Nott, J. and Hayne, M. 2001. High frequency of 'super-cyclones' along the Great Barrier Reef over the past 5,000 years. Nature 413: 508-512.

What was done
One of the predicted consequences of CO2-induced global warming is an increase in the intensity and frequency of tropical cyclones. However, as the authors of this study note, determining if variations in what appear to be the intensity and frequency norms of such storms are a manifestation of anthropogenic effects "requires decoupling recent and future trends from longer-term periodicities."

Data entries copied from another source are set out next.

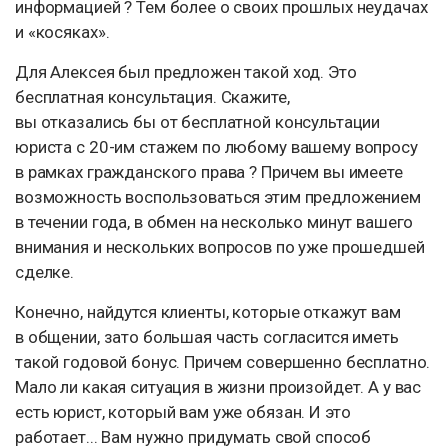
информацией ? Тем более о своих прошлых неудачах
и «косяках».
Для Алексея был предложен такой ход. Это
бесплатная консультация. Скажите,
вы отказались бы от бесплатной консультации
юриста с 20-им стажем по любому вашему вопросу
в рамках гражданского права ? Причем вы имеете
возможность воспользоваться этим предложением
в течении года, в обмен на несколько минут вашего
внимания и нескольких вопросов по уже прошедшей
сделке.
Конечно, найдутся клиенты, которые откажут вам
в общении, зато большая часть согласится иметь
такой годовой бонус. Причем совершенно бесплатно.
Мало ли какая ситуация в жизни произойдет. А у вас
есть юрист, который вам уже обязан. И это
работает... Вам нужно придумать свой способ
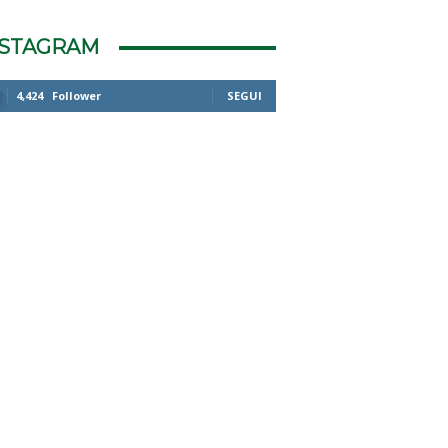
NSTAGRAM
4,424
Follower
SEGUI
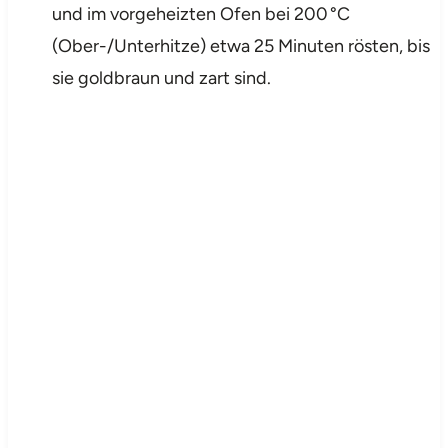
und im vorgeheizten Ofen bei 200 °C
(Ober-/Unterhitze) etwa 25 Minuten rösten, bis
sie goldbraun und zart sind.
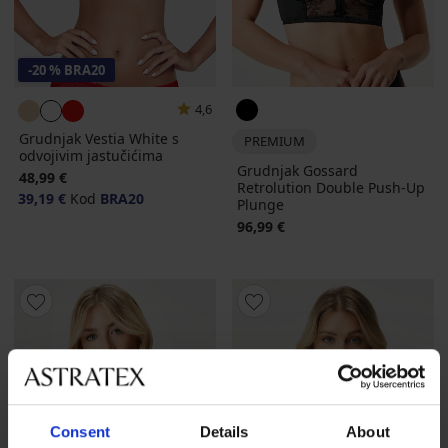
-20 % BRA20
4,6
Grudnjak Vestia White s
PREMIUM
odvojivim jastučićima
Grudnjak Gossard
48,99 €
Retrolution Double Push-Up
39,19 €
Kod
BRA20
Plunge
96,99 €
Consent
Details
About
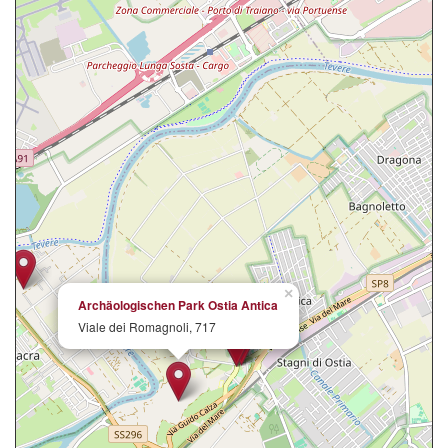
×
Archäologischen Park Ostia Antica
Viale dei Romagnoli, 717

In the present paper, the authors go a long way towards accomplishing this objective in one part of the world. Specifically, they produce a 5000-year record of tropical cyclone frequency and intensity along a 1500-km stretch of coastline in northeast Australia located between latitudes 13 and 24S by (1) geologically dating and tropographically surveying landform features left by historic hurricanes and (2) running numerical models to estimate storm surge and wave heights necessary to reach the landform locations.

What was learned
The authors' field and modeling work revealed that several "super-cyclones" with central pressures less than 920 hPa and wind speeds in excess of 182 kilometers per hour had occurred over the past 5000 years at intervals of roughly 200 to 300 years in all parts of the region of their study. They also report that the Great Barrier Reef "experienced at least five such storms over the past 200 years, with the area now occupied by Cairns experiencing two super-cyclones between 1800 and 1870." The 20th century, however, was totally devoid of such storms, "with only one such event (1899) since European settlement in the mid-nineteenth century."

What it means
Without the knowledge provided by this study, if a couple of super-cyclones were to strike the northeast coast of Australia sometime soon, climate-alarmists would likely attribute their occurrence to global warming. In fact, even with this knowledge, they would probably do so. It should be clear from the findings of this study, however, that such an occurrence would be nothing out of the ordinary, based on what we now know about the natural variability of such storms.